A good starting point for introducing social and emotional discussions is to equip students with the vocabulary to identify what they are feeling.
We want to provide children with emotional granularity (the ability to differentiate between or pinpoint with precise words how they are feeling).
The more vocabulary and experience children have with identifying a vast range of emotions, the better they are able to anticipate and perceive emotions in others. Higher emotional granularity does lead to higher emotional intelligence; it is something that can be taught.
The ultimate goal is for students to be able to clearly express how they are feeling (self-awareness) and to better understand (empathy) and respond to the feelings of others (social awareness).
There are many models and theorists when it comes to emotion identification and classification. While they all have valuable elements, the Mood Meter, developed by Marc Brackett, Ph.D., and Robin Stern, Ph.D. from the Yale Center for Emotional Intelligence, incorporates energy levels associated with emotions.
The Mood Meter is part of the Yale Center for E.I.’s R.U.L.E.R. approach to help kids Recognize, Understand, Label, Express, and Regulate emotions.
The Mood Meter is a psychological tool that helps students identify their emotions by evaluating the pleasantness and energy levels of a particular moment.
Emotional literacy involves having self and social awareness when it comes to the recognition of feelings and the knowledge of how to manage them. It includes the ability to stay calm and manage one’s own feelings when frustrated or angry but also includes the ability to be empathetic towards other people’s feelings as well.
Emotional Literacy starts with being able to understand the facial expressions, tone of voice, body language, postures, and physiology associated with different emotions. As students become more astute emotion detectives, they will start to add granularity to their emotional vocabulary and be better able to pinpoint the nuances involved with differing feelings.
By being more in tune with specific emotions, their features, and possible triggers, students become better able to self-manage and gauge the moods of others.
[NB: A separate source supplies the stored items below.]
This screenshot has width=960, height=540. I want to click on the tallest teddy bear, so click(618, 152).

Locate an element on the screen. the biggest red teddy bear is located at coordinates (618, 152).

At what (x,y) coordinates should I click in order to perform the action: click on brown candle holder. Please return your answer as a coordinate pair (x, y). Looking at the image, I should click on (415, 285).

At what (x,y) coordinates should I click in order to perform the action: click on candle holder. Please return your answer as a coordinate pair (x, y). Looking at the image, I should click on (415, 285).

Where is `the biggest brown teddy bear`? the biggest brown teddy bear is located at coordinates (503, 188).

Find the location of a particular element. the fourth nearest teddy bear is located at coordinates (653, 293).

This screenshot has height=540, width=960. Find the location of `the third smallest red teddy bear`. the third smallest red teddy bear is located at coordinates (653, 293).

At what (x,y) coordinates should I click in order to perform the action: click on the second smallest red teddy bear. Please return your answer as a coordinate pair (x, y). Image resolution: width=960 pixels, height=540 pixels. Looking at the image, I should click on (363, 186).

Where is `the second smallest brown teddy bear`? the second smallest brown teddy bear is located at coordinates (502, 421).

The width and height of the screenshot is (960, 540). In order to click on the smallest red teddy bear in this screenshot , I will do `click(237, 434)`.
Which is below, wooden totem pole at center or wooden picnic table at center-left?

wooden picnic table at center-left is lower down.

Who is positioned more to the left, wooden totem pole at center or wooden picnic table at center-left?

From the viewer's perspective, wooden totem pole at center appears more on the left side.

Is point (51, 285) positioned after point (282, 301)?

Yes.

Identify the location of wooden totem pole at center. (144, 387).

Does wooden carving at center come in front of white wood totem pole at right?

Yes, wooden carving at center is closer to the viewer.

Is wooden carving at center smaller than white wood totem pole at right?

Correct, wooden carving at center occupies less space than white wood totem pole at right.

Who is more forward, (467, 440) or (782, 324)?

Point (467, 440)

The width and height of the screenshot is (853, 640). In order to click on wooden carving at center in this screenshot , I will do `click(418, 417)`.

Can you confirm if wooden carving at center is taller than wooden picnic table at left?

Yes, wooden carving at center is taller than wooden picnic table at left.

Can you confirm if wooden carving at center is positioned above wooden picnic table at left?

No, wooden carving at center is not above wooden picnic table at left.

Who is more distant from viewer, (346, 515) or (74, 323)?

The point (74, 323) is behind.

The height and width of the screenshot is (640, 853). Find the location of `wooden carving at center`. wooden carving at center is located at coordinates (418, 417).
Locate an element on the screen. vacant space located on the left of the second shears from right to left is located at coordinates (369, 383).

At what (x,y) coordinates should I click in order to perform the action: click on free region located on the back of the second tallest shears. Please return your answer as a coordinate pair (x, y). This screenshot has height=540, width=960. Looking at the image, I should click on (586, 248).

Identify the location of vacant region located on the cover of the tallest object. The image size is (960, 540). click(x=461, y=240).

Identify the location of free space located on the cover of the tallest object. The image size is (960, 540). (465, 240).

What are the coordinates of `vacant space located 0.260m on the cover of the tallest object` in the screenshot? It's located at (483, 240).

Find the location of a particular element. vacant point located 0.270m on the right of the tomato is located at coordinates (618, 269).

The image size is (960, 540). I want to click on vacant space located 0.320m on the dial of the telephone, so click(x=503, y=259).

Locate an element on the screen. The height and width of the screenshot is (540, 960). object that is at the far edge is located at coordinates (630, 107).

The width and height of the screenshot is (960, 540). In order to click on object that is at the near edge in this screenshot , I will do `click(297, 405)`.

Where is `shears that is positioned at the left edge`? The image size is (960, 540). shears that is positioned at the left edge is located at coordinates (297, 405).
Emotional Literacy starts with being able to understand the facial expressions, tone of voice, body language, postures, and physiology associated with different emotions.
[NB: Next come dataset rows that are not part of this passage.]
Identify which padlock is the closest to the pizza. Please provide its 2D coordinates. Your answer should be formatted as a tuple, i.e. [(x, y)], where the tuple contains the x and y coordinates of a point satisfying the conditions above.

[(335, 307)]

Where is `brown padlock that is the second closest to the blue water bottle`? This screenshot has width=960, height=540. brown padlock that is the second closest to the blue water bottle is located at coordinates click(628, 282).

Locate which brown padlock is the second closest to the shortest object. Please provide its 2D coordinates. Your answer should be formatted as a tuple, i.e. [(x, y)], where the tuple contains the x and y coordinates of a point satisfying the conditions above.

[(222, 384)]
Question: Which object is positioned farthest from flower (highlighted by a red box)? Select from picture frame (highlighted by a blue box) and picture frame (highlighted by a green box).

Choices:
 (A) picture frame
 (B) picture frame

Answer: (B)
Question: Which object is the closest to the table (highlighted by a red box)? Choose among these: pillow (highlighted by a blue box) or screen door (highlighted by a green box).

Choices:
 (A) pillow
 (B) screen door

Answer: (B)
It sometimes takes practice for students to become astute emotion detectives. The emotion cards on the pages that follow can be cut out and laminated and used in various ways to increase emotional granularity.
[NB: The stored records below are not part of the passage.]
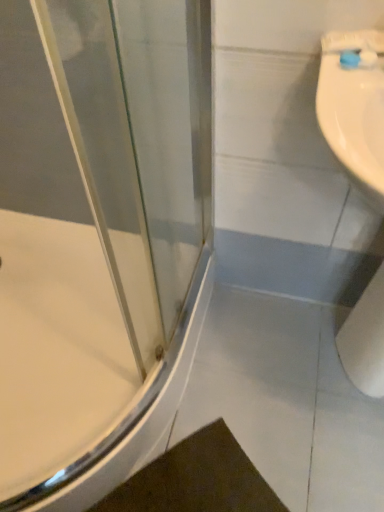 Question: Looking at their shapes, would you say blue plastic toothbrush at upper right is wider or thinner than white matte toilet paper at lower right?

Choices:
 (A) thin
 (B) wide

Answer: (A)

Question: Looking at the image, does blue plastic toothbrush at upper right seem bigger or smaller compared to white matte toilet paper at lower right?

Choices:
 (A) big
 (B) small

Answer: (B)

Question: Which object is positioned closest to the white glossy bathtub at left?

Choices:
 (A) white matte toilet paper at lower right
 (B) blue plastic toothbrush at upper right

Answer: (A)

Question: Based on their relative distances, which object is nearer to the white glossy bathtub at left?

Choices:
 (A) white matte toilet paper at lower right
 (B) blue plastic toothbrush at upper right

Answer: (A) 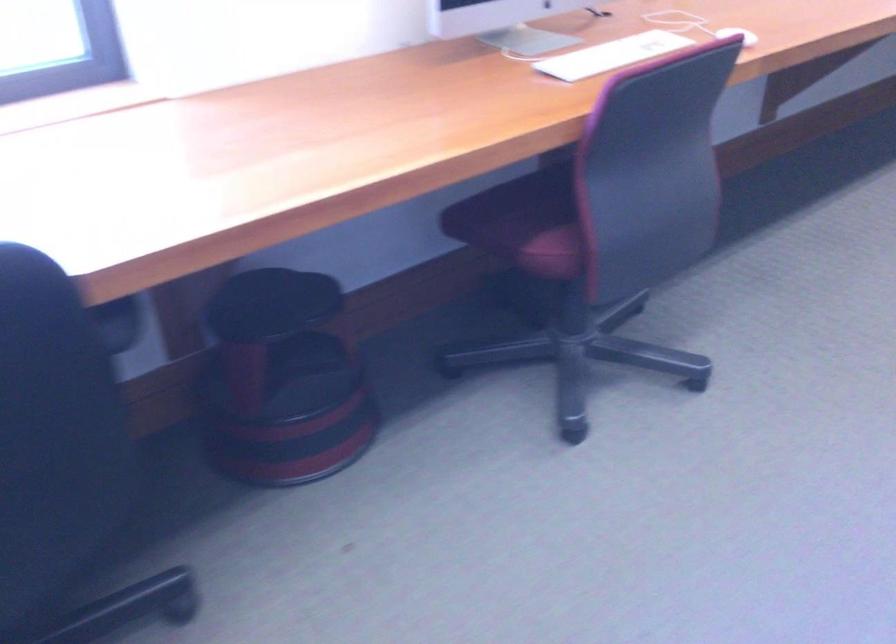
Possible Uses for Emotion Cards:
1. Students can reflect on each emotion and place cards on a mood meter chart (easily made with a red, yellow, blue, and green piece of square construction paper.
2. Students can match cards into synonym groups (words that have similar meanings; ex., tired, sleepy exhausted).
3. Students can match cards by looking at similar facial expressions. Discuss with a partner or small group what they may have noticed.
4. Students can match cards by looking at body language or postures. Discuss with a partner or small group what they may have noticed.
5. Students can put cards into categories they think up and then have a partner guess what the category is.
6. Cards can be on hand when students are doing any sort of creative writing to describe how their characters might be feeling.
7. Not only are these cards great for multilingual learners as they learn new vocabulary but they are also very helpful for some of our neurodiverse students who can have difficulty differentiating emotions.